Little Miss Sunshine written by Michael Arndt was one of those movies that I’ve always seen pictures of or heard references to that I thought were cute, but never actually got around to see. Anyone who knows me knows that’s true of most movies, but I digress. The film follows Olive and her family on a “Griswold-Esque” road trip so she can compete in the Little Miss Sunshine Pageant, both because of her family’s support, and also to spite it. 

I always knew I was going to enjoy it, but it was the actual sitting down to watch it that was hard. It’s been around for as long as I can remember, but I was shocked to see that this film was made in 2006 because of the picture quality, but it truly adds to the charm, so I’ll let it slide just this once. 

I will say, it was really something to see Steve Carrel play a character with any semblance of emotional intelligence, he knocked it out of the park. I’ll take the mentally-ill gay uncle over Michael Scott ANY day (I would also take getting punched in the gut by the Incredible Hulk over Michael Scott any day. I’m not an Office fan.) This character from the get-go was one that never infantilized Olive, which he earns points for in the absolutely meaningless game of “Does Harmony Respect This Character/Person?” From the get-go, Frank always kept it real with Olive, but on her own terms. He never kept anything about his mental illness or his suicide attempt from her, which in my opinion was a great beginning to the film. It set up that Olive can actually handle the complex themes that come up in the movie, even though sometimes she didn’t necessarily react the way we think she should because of her authenticity. For example, later in the movie when she dedicates her dance to her grandpa (an icon, may he rest in peace) and says that he’s in the trunk of the van. She understands he’s dead, but she was asked where he was by that creepy child beauty pageant emcee, so she told him. 

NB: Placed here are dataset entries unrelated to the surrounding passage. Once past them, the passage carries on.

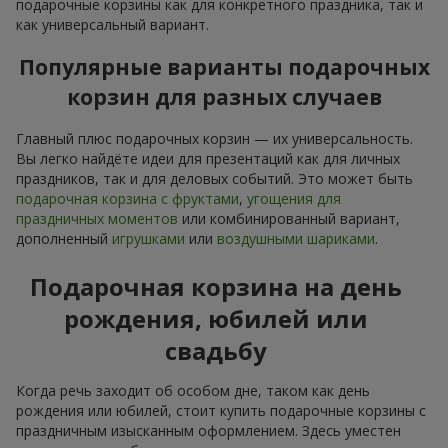
подарочные корзины как для конкретного праздника, так и
как универсальный вариант.
Популярные варианты подарочных
корзин для разных случаев
Главный плюс подарочных корзин — их универсальность.
Вы легко найдёте идеи для презентаций как для личных
праздников, так и для деловых событий. Это может быть
подарочная корзина с фруктами
,
угощения для
праздничных моментов
или комбинированный вариант,
дополненный
игрушками
или
воздушными шариками
.
Подарочная корзина на день
рождения, юбилей или
свадьбу
Когда речь заходит об особом дне, таком как день
рождения или юбилей, стоит купить подарочные корзины с
праздничным изысканным оформлением. Здесь уместен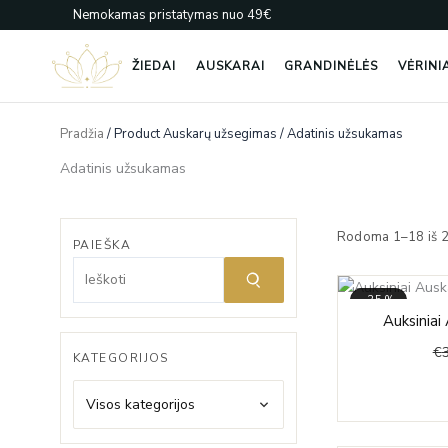
Pereiti
Nemokamas pristatymas nuo 49€
prie
turinio
ŽIEDAI
AUSKARAI
GRANDINĖLĖS
VĖRINI
Pradžia
/ Product Auskarų užsegimas / Adatinis užsukamas
Adatinis užsukamas
Rodoma 1–18 iš 
PAIEŠKA
-35%
Auksiniai 
€
KATEGORIJOS
Visos kategorijos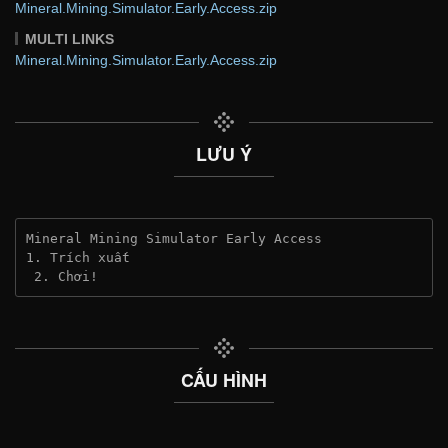
Mineral.Mining.Simulator.Early.Access.zip
MULTI LINKS
Mineral.Mining.Simulator.Early.Access.zip
LƯU Ý
Mineral Mining Simulator Early Access
1. Trích xuất
 2. Chơi!
CẤU HÌNH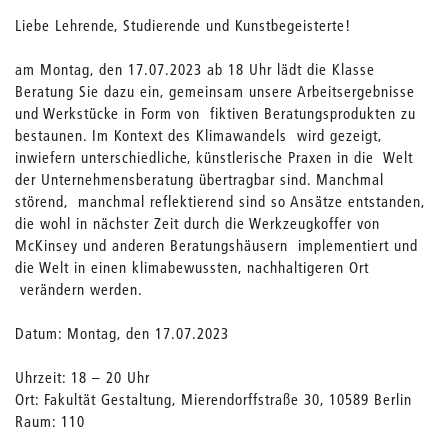
Liebe Lehrende, Studierende und Kunstbegeisterte!
am Montag, den 17.07.2023 ab 18 Uhr lädt die Klasse
Beratung Sie dazu ein, gemeinsam unsere Arbeitsergebnisse
und Werkstücke in Form von fiktiven Beratungsprodukten zu
bestaunen. Im Kontext des Klimawandels wird gezeigt,
inwiefern unterschiedliche, künstlerische Praxen in die Welt
der Unternehmensberatung übertragbar sind. Manchmal
störend, manchmal reflektierend sind so Ansätze entstanden,
die wohl in nächster Zeit durch die Werkzeugkoffer von
McKinsey und anderen Beratungshäusern implementiert und
die Welt in einen klimabewussten, nachhaltigeren Ort
verändern werden.
Datum: Montag, den 17.07.2023
Uhrzeit: 18 – 20 Uhr
Ort: Fakultät Gestaltung, Mierendorffstraße 30, 10589 Berlin
Raum: 110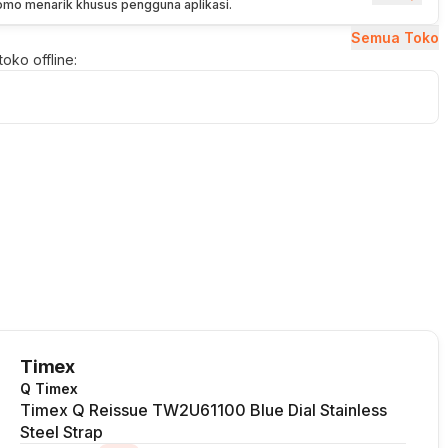
romo menarik khusus pengguna aplikasi.
Semua Toko
oko offline:
Timex
Q Timex
Timex Q Reissue TW2U61100 Blue Dial Stainless
Steel Strap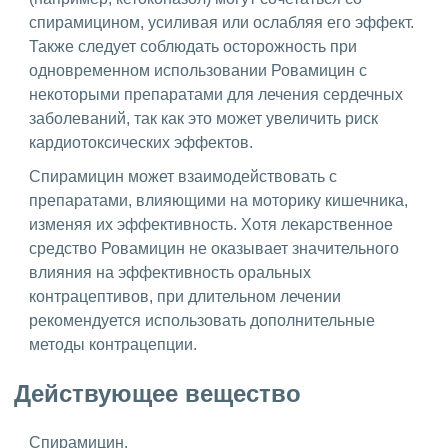
спирамицином, усиливая или ослабляя его эффект.
Также следует соблюдать осторожность при
одновременном использовании Ровамицин с
некоторыми препаратами для лечения сердечных
заболеваний, так как это может увеличить риск
кардиотоксических эффектов.
Спирамицин может взаимодействовать с
препаратами, влияющими на моторику кишечника,
изменяя их эффективность. Хотя лекарственное
средство Ровамицин не оказывает значительного
влияния на эффективность оральных
контрацептивов, при длительном лечении
рекомендуется использовать дополнительные
методы контрацепции.
Действующее вещество
Спирамицин.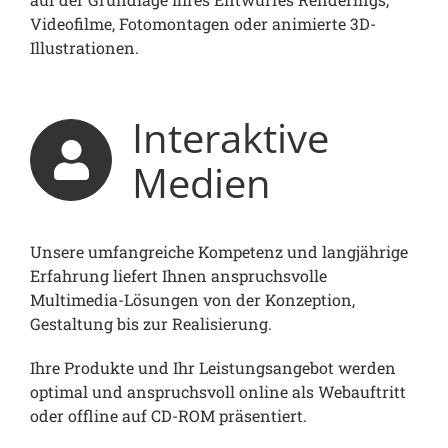
Videofilme, Fotomontagen oder animierte 3D-
Illustrationen.
Interaktive
Medien
Unsere umfangreiche Kompetenz und langjährige
Erfahrung liefert Ihnen anspruchsvolle
Multimedia-Lösungen von der Konzeption,
Gestaltung bis zur Realisierung.
Ihre Produkte und Ihr Leistungsangebot werden
optimal und anspruchsvoll online als Webauftritt
oder offline auf CD-ROM präsentiert.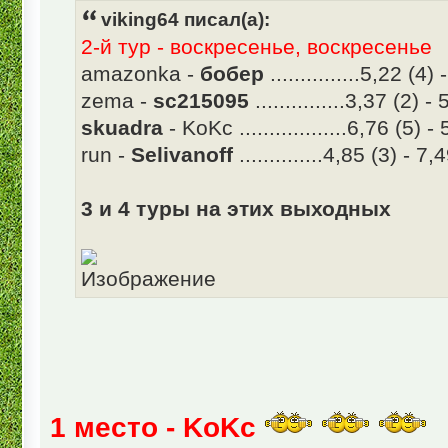
viking64 писал(а):
2-й тур - воскресенье, воскресенье
amazonka -
бобер
...............5,22 (4)
zema -
sc215095
...............3,37 (2) -
skuadra
- KoKc ..................6,76 (5) -
run -
Selivanoff
..............4,85 (3) - 7,
3 и 4 туры на этих выходных
1 место - KoKc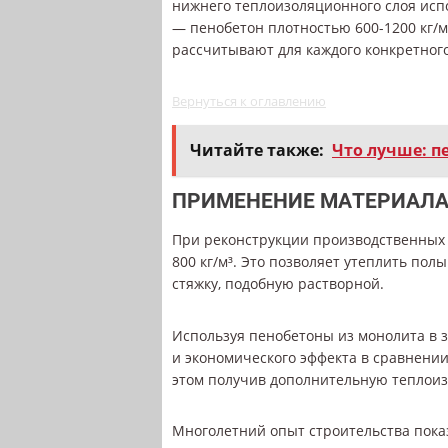
нижнего теплоизоляционного слоя испо
— пенобетон плотностью 600-1200 кг/м
рассчитывают для каждого конкретног
Вернуться к оглавлению
Читайте также:
Что лучше: п
ПРИМЕНЕНИЕ МАТЕРИАЛА
При реконструкции производственных
800 кг/м³. Это позволяет утеплить пол
стяжку, подобную растворной.
Используя пенобетоны из монолита в з
и экономического эффекта в сравнени
этом получив дополнительную теплоиз
Многолетний опыт строительства пок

The entire family rallied together to support this special little girl, and what made her so special was the fact that she was so unapologetically and authentically herself. Over the course of the film, Olive chose to be faithful to her dream over all obstacles, including her jerk father. 

That guy was a real piece of work, let me tell ya’. If he and Michael Scott were in the same room, and I could only punch one of them, I would still choose Michael Scott, but I would hesitate. The father was so insecure and slimy, he followed his ambition down the path of… a life coach? Gross! He then had the audacity to tell his little girl- who was a qualifier for the Little Miss Sunshine Pageant, thank you very much- that she would get fat and not be able to be a beauty queen if she ate ice cream. If he is so offended by a child eating chocolate ice cream, then he’s going to be really affronted when he hears what I think he should eat. He can follow his nine steps right off a cliff for all I care. Yeah, at the end of the movie he actually realizes his loser-ness but only then does he step up for his daughter. All this to say, Greg Kinnear did a great job as the antagonist of the movie if I had such a visceral gut reaction to him. Almost too great a job. It makes one suspicious. 

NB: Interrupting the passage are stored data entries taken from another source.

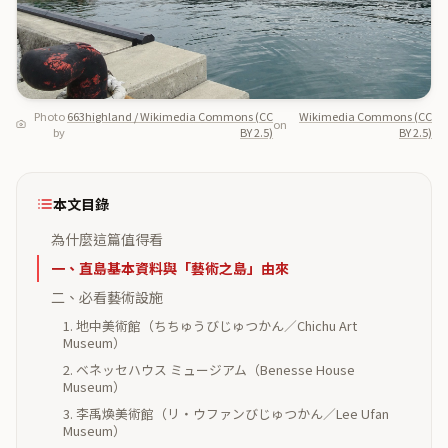
Photo
663highland / Wikimedia Commons (CC
Wikimedia Commons (CC
on
by
BY 2.5)
BY 2.5)
本文目錄
為什麼這篇值得看
一、直島基本資料與「藝術之島」由來
二、必看藝術設施
1. 地中美術館（ちちゅうびじゅつかん／Chichu Art
Museum）
2. ベネッセハウス ミュージアム（Benesse House
Museum）
3. 李禹煥美術館（リ・ウファンびじゅつかん／Lee Ufan
Museum）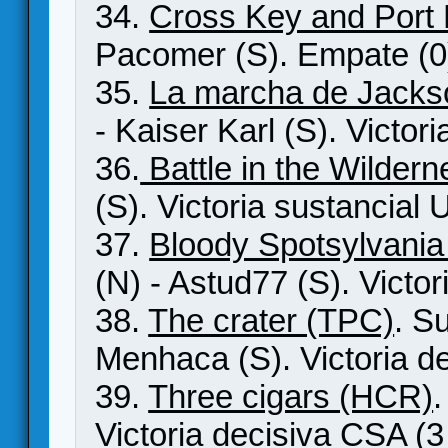
34.
Cross Key and Port 
Pacomer (S). Empate (0
35.
La marcha de Jacks
- Kaiser Karl (S). Victor
36.
Battle in the Wilder
(S). Victoria sustancial 
37.
Bloody Spotsylvania
(N) - Astud77 (S). Victor
38.
The crater (TPC)
. S
Menhaca (S). Victoria d
39.
Three cigars (HCR)
Victoria decisiva CSA (3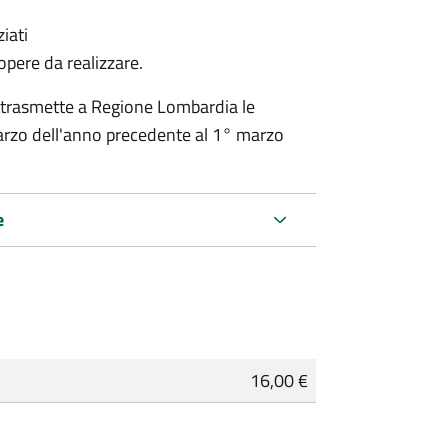
iati
 opere da realizzare.
 trasmette a Regione Lombardia le
rzo dell'anno precedente al 1° marzo
e
16,00 €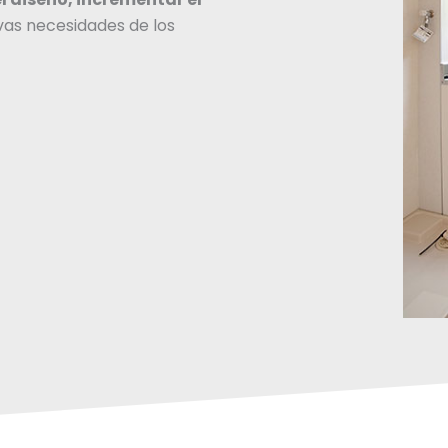
vas necesidades de los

A moment that stood out to me was when Dwayne, the emo mute older brother played by Paul Dano, finds out he’s color blind and therefore can’t fulfill his lifelong dream of being a fighter pilot. We’ve all been there: on the metaphorical side of the road after having a panic attack because you’ve been in close proximity to your family too long. After his mom tried to comfort him, he told his entire family off, and although maybe some of it was a little uncalled for, it wasn’t entirely out of pocket. The only thing that calmed him down was a hug from his little sister Olive, which I think says a whole heck of a lot about her as a character. 

Olive’s mother Sheryl, played by Toni Collette, was the least problematic character of the entire film, other than Little Miss Sunshine herself. Due to that, I really have nothing to say about her other than I love her and she deserves better than Motivational Mike. Or should I call him Loser Larry? Or maybe Dead-Beat Dylan? Either way, she was too good to be supporting him when she was already carrying the weight of the entire family on her back. 

Last but not least: Grandpa (an icon, may he rest in peace.) He had his flaws, he was pervy and addicted to heroin, but he was Olive’s biggest supporter and best friend. Even when he was telling Dwayne he needed to rack up a body count while he was still in his teens, he made sure to protect Olive from his own terrible teachings. Poor Dwayne. 

Overall, I really enjoyed the film! I think everyone should watch it at least once if only to understand the references. Even though I personally struggle to accept happy family movies, this is one that gets it right: that your family is your best friend and your worst nightmare. It’s a double-edged sword, but it will protect you when a crazy pageant lady comes to shoo you from the stage with a cane vaudeville style.